Elle se divise8(*) schématiquement autour de trois enjeux : la responsabilisation des parents des mineurs délinquants, le renforcement ou la création de procédures supposées favorables à plus forte répression et la promotion de mesures de moindre portée tendant à aménager certaines des procédures prévues par le code de la justice pénale des mineurs.
A. LA RESPONSABILISATION DES PARENTS DE MINEURS DÉLINQUANTS
Les trois premiers articles de la proposition de loi, qui ont fait l'objet de peu de modifications lors de l'examen du texte à l'Assemblée nationale, visent, selon les mots de l'auteur du texte, à inciter les parents à « assumer » davantage « leurs responsabilités », afin de ne pas « laisser prospérer la spirale de la violence »9(*). Pour ce faire, la proposition de loi s'appuie sur trois leviers : la sanction pénale des parents qui se soustraient à leurs obligations légales, le défèrement des parents aux convocations du juge des enfants statuant en matière d'assistance éducative, et la responsabilité civile de plein droit des parents pour les dommages causés par leurs enfants. Aucun de ces trois leviers n'est toutefois circonscrit au seul cas des parents de mineurs délinquants.
Le levier pénal est assuré par l'article 1er, qui vise à faciliter caractérisation du délit de soustraction, par un parent, à ses obligations légales qui découlent de l'exercice de l'autorité parentale, en substituant à l'actuel critère de résultat qui fonde cette infraction un critère formel. La sanction du manquement du parent à ses obligations, qui s'élève par défaut à deux ans d'emprisonnement et 30 000 € d'amende, serait en outre renforcée par la création d'une circonstance aggravante dès lors qu'un crime ou plusieurs délits commis par un mineur aurait un lien direct avec la soustraction du parent à ses obligations légales, punie de trois ans d'emprisonnement et 45 000 € d'amende. Enfin, si le juge peut déjà prononcer des peines de travail d'intérêt général alternatives à l'emprisonnement, l'article 1er lui ouvre la faculté de prononcer une peine complémentaire de travail d'intérêt général pour tous les parents condamnés pour soustraction à leurs obligations légales.

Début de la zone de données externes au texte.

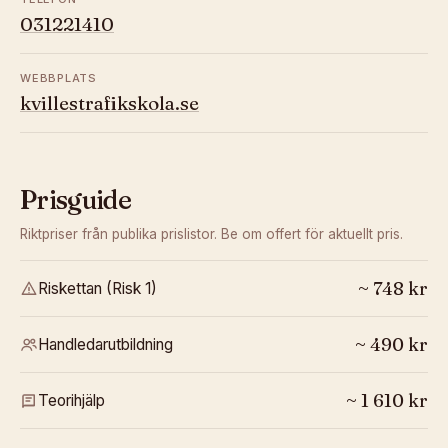
031221410
WEBBPLATS
kvillestrafikskola.se
Prisguide
Riktpriser från publika prislistor. Be om offert för aktuellt pris.
~
748
kr
Riskettan (Risk 1)
~
490
kr
Handledarutbildning
~
1 610
kr
Teorihjälp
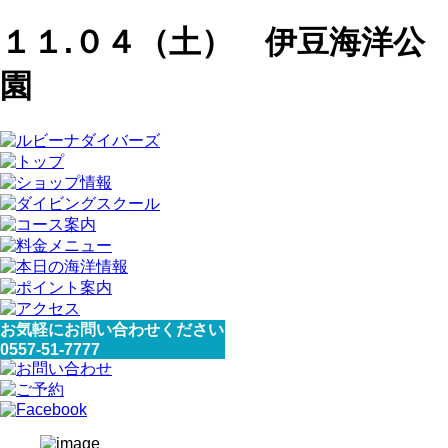
１１.０４（土） 伊豆海洋公
園
お気軽にお問い合わせください
0557-51-7777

Les articles 2 et 3 relèvent en revanche du droit civil. Ainsi, l'article 2 prévoit d'instaurer une obligation formelle, pour les parents, de déférer aux convocations du juge des enfants statuant en matière d'assistance éducative, sous peine d'être condamnés au paiement d'une amende civile. Il s'agit d'une mesure qu'en l'état du droit le juge des enfants peut déjà prononcer, mais uniquement en matière pénale. Enfin, l'article 3 modifie le régime de responsabilité civile solidaire des parents pour les dommages causés par leur enfant, en supprimant la condition de cohabitation que prévoit le code civil depuis 1804, mais qu'une décision de juin 2024 de la Cour de cassation10(*) a levée.

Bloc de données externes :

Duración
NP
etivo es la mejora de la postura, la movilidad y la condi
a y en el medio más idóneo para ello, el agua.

* 6 L'article 8, inséré en commission puis supprimé en séance publique à l'Assemblée nationale, est exclu de la navette parlementaire.
* 7 Rapport d'information de la mission d'information sur l'évaluation de la mise en oeuvre du code de la justice pénale des mineurs, XVIème législature, n° 1000, 22 mars 2023.
* 8 Sans compter l'article 8, inséré en commission puis supprimé en séance publique (accord du mineur, assisté d'un avocat pour le recours à une audience unique), ni l'article 11, qui se borne à permettre l'application du texte dans les collectivités territoriales d'outre-mer régies par le principe de spécialité législative.
* 9 Voir l'exposé des motifs de la proposition de loi n° 448 (XVIIe législature) visant à restaurer l'autorité de la justice à l'égard des mineurs délinquants et de leurs parents.
* 10 Arrêt n° 22-84.760 du 28 juin 2024 de l'Assemblée plénière de la Cour de cassation.